In 2022, the mall received a renovation to its mall entrances and welcome signs from the parking lot.

In 2024, Round 1 submitted conceptual plans to turn the old Sears anchor into a Round 1 family-friendly bowling and arcade center.

In 2025, it was announced that parts of the mall interior and food court would be renovated to give a more modern aesthetic. Construction would also start on gutting the old Sears building for a Round 1.

As of 2026, the mall is at around 90% occupancy which includes vacant spaces only accessible from the outside.

==Transit==
Stonewood Center is accessible through a variety of regional and local transit options, including LA Metro lines 111, 115, 117, 120, 127, 265, and 266. The Downey LINK shuttle provides specialized local service with multiple routes stopping directly at or near the mall's perimeter. For those utilizing the Metro C Line, the Norwalk Station & Lakewood Blvd Station serve as a primary connection point for transferring to buses headed toward the shopping center. Additionally, the mall serves as a regional stop for FlixBus, with its boarding area conveniently located near the southeast entrance.

==Legacy==
The mall has been a retail hotspot for Downey and surrounding areas for decades since the mall was built. From having stores like WT Grant & Woolworth in the 60's to having stores like KB Toys, Sam Goody & Waldenbooks in the 90's and having stores like Hot topic, H&M & Bath & Body works in the present day.

Today some of its '60s architecture can still be seen with the JCPenney anchor and vacant Sears. The mall also has some '90s architecture from the 1990 renovation, such as the marble entrances to JCPenney & Macy's from inside the mall & in the exterior of the mall entrances.

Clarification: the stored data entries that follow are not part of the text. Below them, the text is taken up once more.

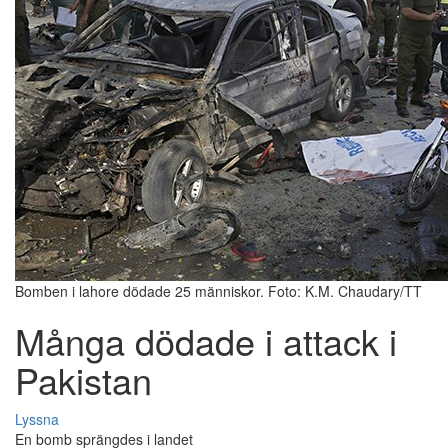
Bomben i lahore dödade 25 människor. Foto: K.M. Chaudary/TT
Många dödade i attack i
Pakistan
Lyssna
En bomb sprängdes i landet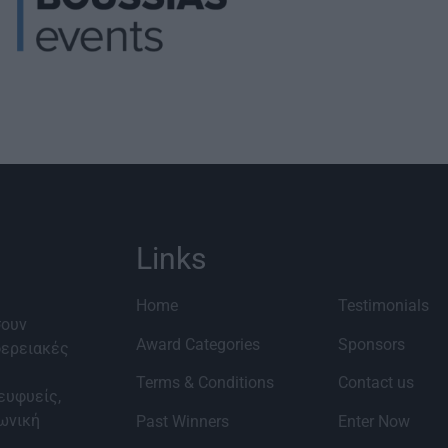
Links
Home
Testimonials
σουν
Award Categories
Sponsors
φερειακές
Terms & Conditions
Contact us
ευφυείς,
νωνική
Past Winners
Enter Now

In 2023, "The Button Hole" plaque and wall gap was rededicated, It was originally put in place at the request of Wallace C. Button. Button would enjoy walking the area of the mall when it was still an open field and farmland. When the mall was built in 1958, he requested that when they put the wall up that they leave this gap so he could continue his routine, and his request was granted. When Button died in 1969, A plaque was dedicated next to the wall gap in his honor. However in 2016-17 the plaque was stolen, Leading to the rededication in 2023. It is located on the northwest side of the mall near JCPenney and next to the Firestone Complete auto care center.